10 de julho de 2026
Geral

Para ambientalista, Batalha não agüenta mais cinco anos

Ieda Rodrigues
| Tempo de leitura: 1 min

O vereador e ambientalista Rodrigo Agostinho (PMDB) diz não se surpreender com a redução do nível do rio Batalha. “A produção da água está condicionada a dois fatores. O primeiro é a chuva - e aí ficamos na dependência das condições climáticas. O segundo é a cobertura florestal das margens e nascentes. E sabemos que 90% da mata ciliar da cabeceira do Batalha foram desmastadas. Sem a recuperação florestal dessa área, não vamos ter água garantida”, afirma.

Na análise de Agostinho, o rio Batalha está próximo da exaustão. “Não dou mais cinco anos de abastecimento de água para Bauru proveniente do Batalha, mesmo com a obra de dragagem da lagoa de captação”, opina.

No mês passado, o DAE retirou areia do fundo do rio, na lagoa de captação, para aumentar o volume de reservação. “Primeiro é preciso garantir a produção da água, frisa. “A floresta evita que a nascente seque e ainda retém água nas raízes, que é liberada aos poucos”, explica Agostinho.
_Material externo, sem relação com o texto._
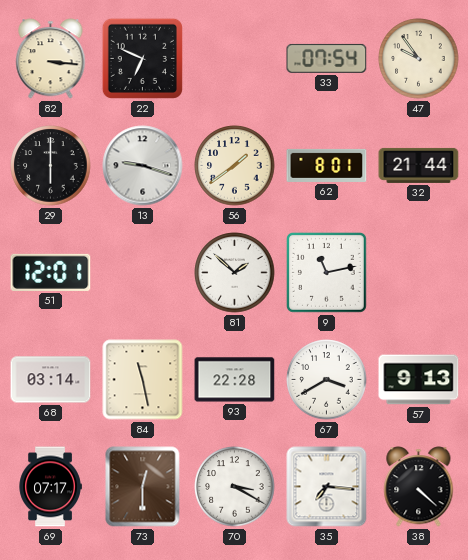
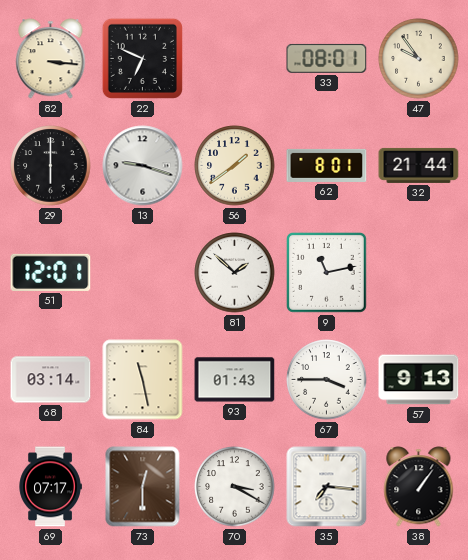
33: 07:54 -> 08:01
93: 22:28 -> 01:43
67: 3:40 -> 3:45
38: 4:22 -> 1:06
O rio Batalha, que nasce no município de Agudos, é uma área de proteção ambiental estadual. Agora, na avaliação de Agostinho, é preciso fazer um trabalho mais intenso de recuperação dessa área que foi degradada. “O reflorestamento que está sendo feito pela sociedade civil, principalmente pelo Fórum Pró-Batalha, ainda é muito pouco. A equipe do Vidágua (Instituto Ambiental Vidágua) percorreu os afluentes do rio Batalha na semana passada e constatou que vários deles estão morrendo”, relata.